Tricking the immune system into attacking tumors.

Nature reports on Chinese researchers who found a way to make the body get rid of cancer — by disguising tumors as transplanted pig organs, so the body rejects them:

Immunologist and surgeon Yongxiang Zhao at Guangxi Medical University in Nanning, China, wondered whether he could harness this runaway immune response and direct it against tumours.

To do so, Zhao and his colleagues combined lessons from transplant medicine with an anti-cancer strategy called oncolytic virotherapy, which has been around for decades, Litchy says. This approach harnesses viruses to either attack cancer cells or provoke the immune system into doing so.

For this therapy, Zhao’s team chose Newcastle disease virus, which can be fatal to birds, but causes only mild disease or none at all in humans. Applied to tumours on its own, the virus fails to elicit an immune response that is strong enough to be helpful clinically.
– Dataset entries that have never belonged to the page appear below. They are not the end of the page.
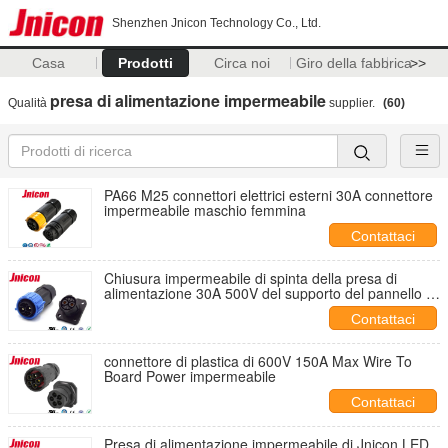
Shenzhen Jnicon Technology Co., Ltd.
Casa
Prodotti
Circa noi
Giro della fabbrica
>>
presa di alimentazione impermeabile
Qualità
supplier.
(60)
PA66 M25 connettori elettrici esterni 30A connettore
impermeabile maschio femmina
Contattaci
Chiusura impermeabile di spinta della presa di
alimentazione 30A 500V del supporto del pannello di
Jnicon M25
Contattaci
connettore di plastica di 600V 150A Max Wire To
Board Power impermeabile
Contattaci
Presa di alimentazione impermeabile di Jnicon LED,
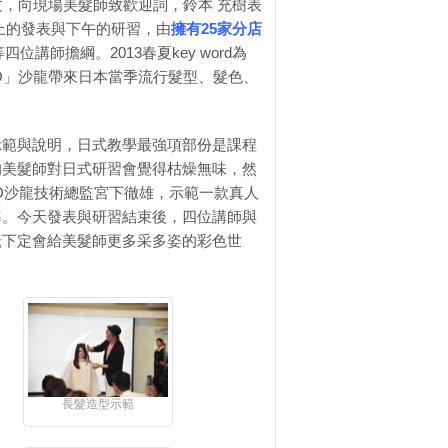
澀的中文，向現場美髮師致歡迎詞，鈴本 充樹表
早上的發表與下午的研習，由
擁有25家分店
等四位講師擔綱。2013春夏key word為
NO」沙龍帶來日本當季流行髮型、髮色、
示範與說明，日式教學最強項部份是課程
的美髮師對日式研習會覺得枯燥無味，然
O沙龍技術總監宮下徹雄，示範一款真人
導。今天發表與研習結束後，四位講師與
耘下定會給美髮師更多采多姿的彩色世
長髮造型示範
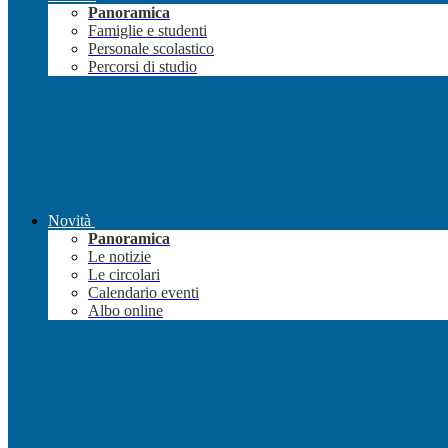
Panoramica
Famiglie e studenti
Personale scolastico
Percorsi di studio
Novità
Panoramica
Le notizie
Le circolari
Calendario eventi
Albo online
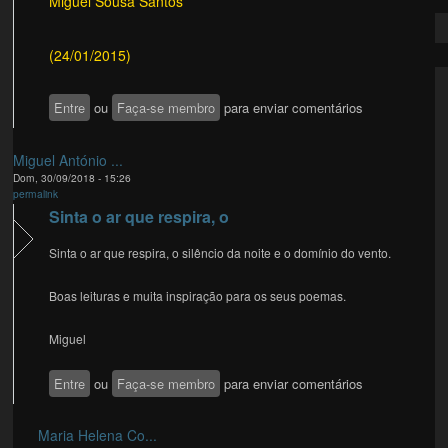
Miguel Sousa Santos
(24/01/2015)
Entre
ou
Faça-se membro
para enviar comentários
Miguel António ...
Dom, 30/09/2018 - 15:26
permalink
Sinta o ar que respira, o
Sinta o ar que respira, o silêncio da noite e o domínio do vento.
Boas leituras e muita inspiração para os seus poemas.
Miguel
Entre
ou
Faça-se membro
para enviar comentários
Maria Helena Co...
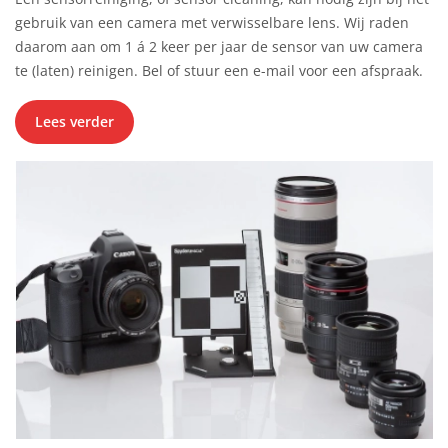
gebruik van een camera met verwisselbare lens. Wij raden
daarom aan om 1 á 2 keer per jaar de sensor van uw camera
te (laten) reinigen. Bel of stuur een e-mail voor een afspraak.
Lees verder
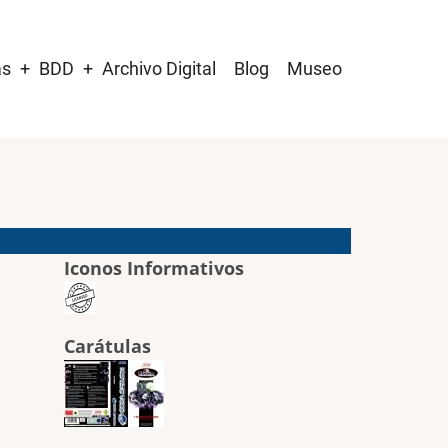
as
BDD
Archivo Digital
Blog
Museo
Iconos Informativos
Carátulas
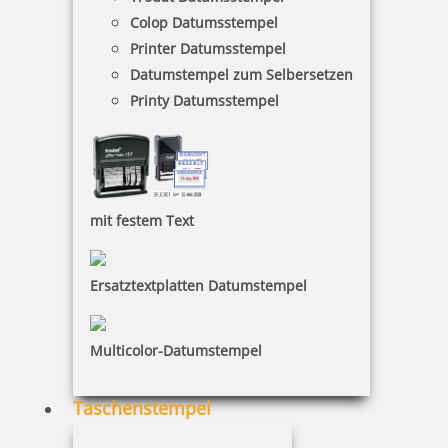
Colop Datumsstempel
Printer Datumsstempel
Datumstempel zum Selbersetzen
Reiner Stempelkissen 17240, Ref. 17253
Printy Datumsstempel
8,09 €
mit festem Text
inkl. 19 % Mwst.
Bestellen
Ersatztextplatten Datumstempel
Multicolor-Datumstempel
Taschenstempel
Reiner Farbkissen 76093, Ref. 231091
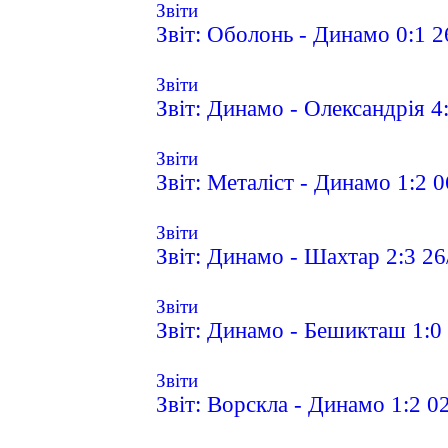
Звіти
Звіт: Оболонь - Динамо 0:1 2
Звіти
Звіт: Динамо - Олександрія 4
Звіти
Звіт: Металіст - Динамо 1:2 
Звіти
Звіт: Динамо - Шахтар 2:3 2
Звіти
Звіт: Динамо - Бешикташ 1:0
Звіти
Звіт: Ворскла - Динамо 1:2 0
So the team engineered Newcastle disease viruses to carry the genetic instructions for an enzyme called α 1,3-galactotransferase. This enzyme decorates cells with certain pig sugars — the very ones that provoke a fierce antibody attack in humans who receive a pig-organ transplant.

The researchers first tested the therapy in cynomolgus monkeys (Macaca fascicularis). Five monkeys with liver cancer that received only saline died an average of four months after treatment. But five monkeys with cancer that received the enzyme-encoding virus survived for more than six months.

The researchers then tested the enzyme-encoding virus in 23 people who had a variety of treatment-resistant cancers, including those of the liver, oesophagus, rectum, ovaries, lung, breast, skin and cervix…. Only two participants did not receive any benefit from the treatment, although two other people dropped out of the trial before the end of the first year.